また、Perlの特徴でもある後方互換性の高さのおかげで、バージョンアップされても更新の手間が少なく使い続けられることもPerlが支持され続ける理由のひとつでしょう。
他の言語との組み合わせで使われることもあるから
Perl以外のWebアプリケーション開発言語が普及しても、現場では複数の言語を併用することもあります。
システムの保守性を高めたいのであればPythonが選択されたり、オブジェクト指向を使用したい場合はRubyが使われます。
このようにどの言語にも得意とする分野があり、Perlにも使いやすいというメリットがあります。
どれだけ他に優れた言語ができたとしても、それぞれの言語を使い分ける方が効率的に開発を進められるでしょう。
Perlの学習難易度
数あるプログラミング言語の中で、未経験からのPerlの習得難易度は高い傾向にあります。

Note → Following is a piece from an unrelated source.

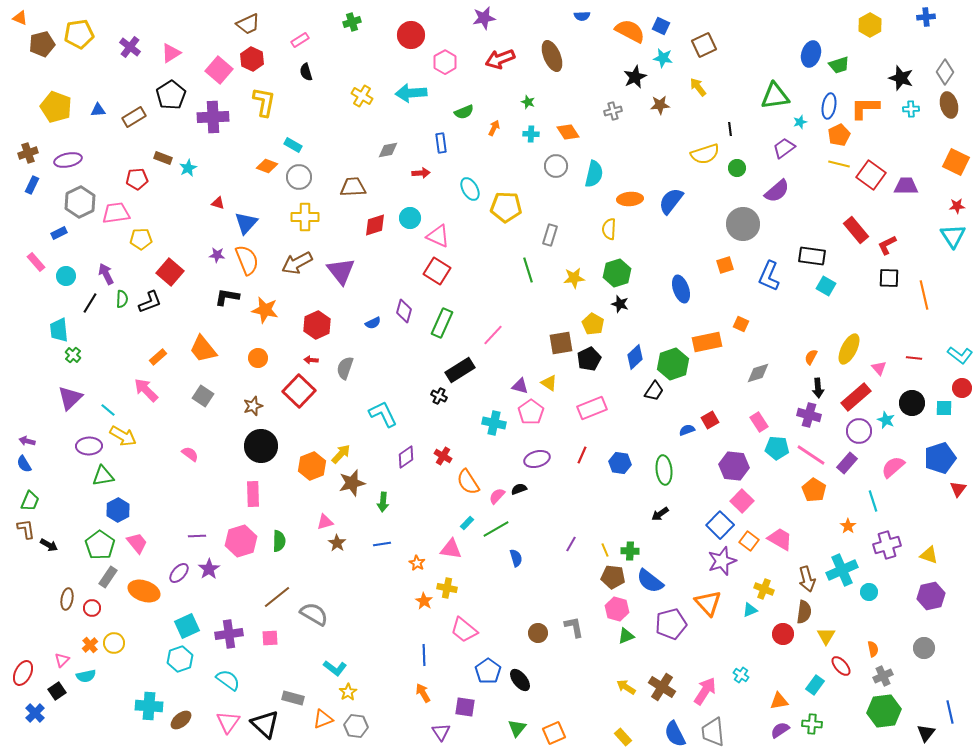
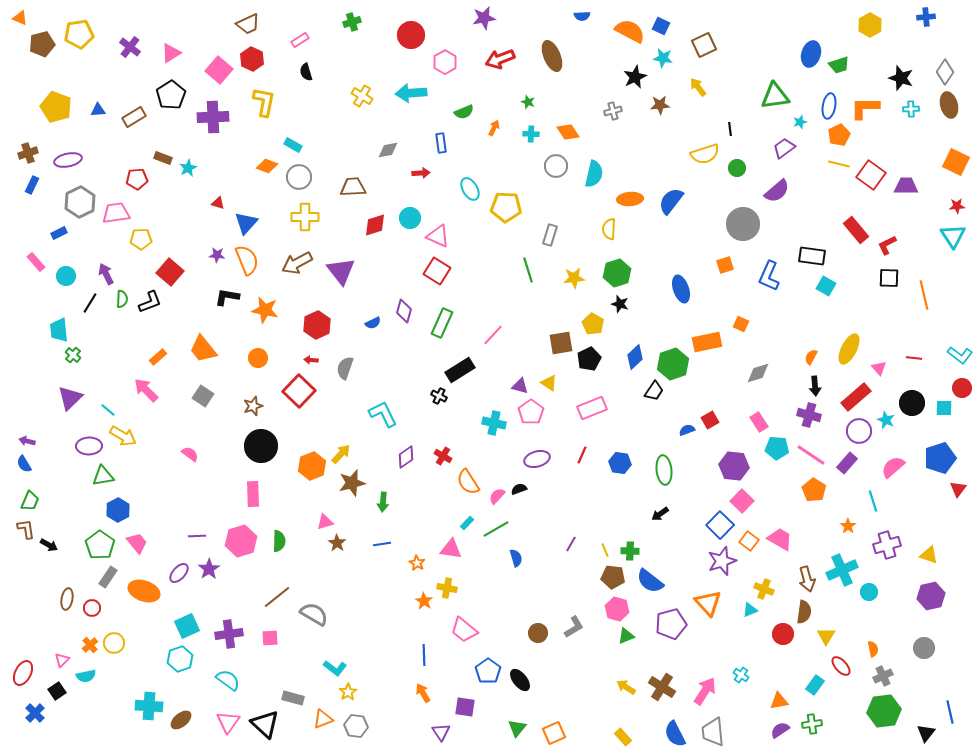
black arrow at (818, 388): moved 3 px left, 2 px up
gray L-shape at (574, 627): rotated 70 degrees clockwise
green cross at (812, 724): rotated 12 degrees counterclockwise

これはコード記述の自由度が高すぎるというPerlの特徴が影響しています。
Perlは汎用性のあるプログラミング言語であり、コードの記述方法も比較的縛りがありません。
そのため、エンジニアによってコードが複雑になることもしばしば。
エラーなどの不具合が起こった時の対応など保守の面では苦労することが予想されるため、Perlの習得はやはり難しいと言えます。
まずはJavaやPHPなどの比較的人気度の高い、一般的な言語から習得を進めた方が良いでしょう。
Perlエンジニアの年収相場
ネット社会の現代でさまざまなWeb開発が進む中、新規開発には使われなくなりつつあるPerlですが、気になる年収相場はどの程度でしょうか?
他のプログラミング言語と比較しながら、確認していきましょう。
TECH Streetによる、2020年プログラミング言語別年収ランキングでのPerlの年収は以下の通りです。
Perl | その他Web開発系言語 | ||
年齢 | 年収 / 順位 | 年齢 | 年収 / 順位 |
20代 | 405万円 / 5位 | 20代 Python | 403万円 / 7位 |
30代 | 555万円 / 3位 | 30代 Python | 546万円 / 5位 |
40代 | 595万円 / 11位 | 40代 Python | 624万円 / 3位 |
50代 | 592万円 / 6位 | 50代 Java | 629万円 / 2位 |
【TECH Streetより引用】
その他のプログラミング言語と年収を比べると、Perlの年収相場は比較的上位にあることがわかります。
一方で、30代まではPerlの方が年収が高かったPythonやJavaですが、40代以降は金額が逆転しています。
新規開発などの分野で需要の高い人気言語の場合、経験を積むことでスキルなども上達して年収が高くなっていく傾向にあるためだと考えられます。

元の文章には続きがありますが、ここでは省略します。